Another Questor/Data inside joke came from a scene in which Questor discussed the human trait of "negotiating" through sexual activity, informing Robinson, "I am fully functional." While there is no such activity in The Questor Tapes, in "The Naked Now", an episode of The Next Generation Data also comments, to Tasha Yar, "I am fully functional."

Proposed remake
Herbert J. Wright, who had a long friendship with Roddenberry, had strong ties to the series that was never made. The two had met when Wright became aware of the movie, fell in love with the story, and wanted to be a part of the series. After some sample submissions, Wright was allowed to join, but he never had the chance, as the series was scrapped after Roddenberry's creative differences with the studio. Wright kept the idea alive, with hope of the series coming to fruition throughout the years.

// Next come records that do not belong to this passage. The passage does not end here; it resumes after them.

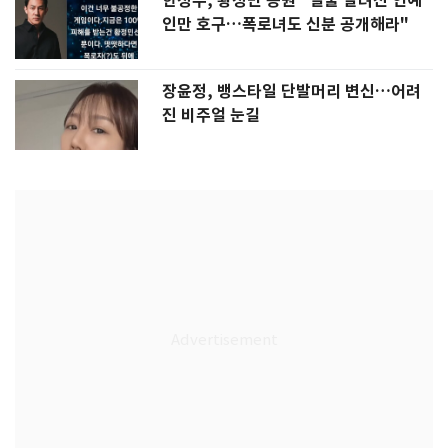
한정수, 황정민 응원 "얼굴 알려진 연예
인만 호구…폭로녀도 신분 공개해라"
장윤정, 뱅스타일 단발머리 변신…어려
진 비주얼 눈길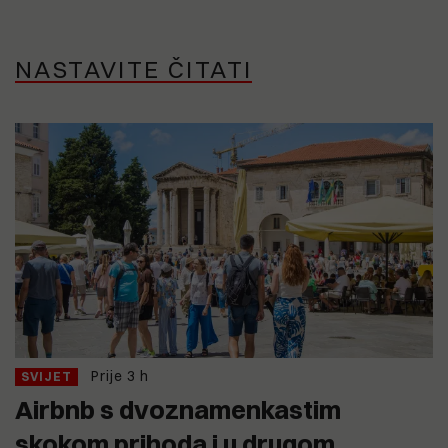
NASTAVITE ČITATI
Prije 3 h
SVIJET
Airbnb s dvoznamenkastim
skokom prihoda i u drugom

When the rights finally came back to the Roddenberry family in the early 2000s, Wright secured the rights with the blessing of Roddenberry's family to produce the series. Wright made several promotions for the series in 2003 at conventions. Wright even reserved production locations while working on a first script. The show suffered what was at first a simple setback when Wright fell ill within a year, which delayed the show's development. Wright died in 2005 before he could finally bring the show to life.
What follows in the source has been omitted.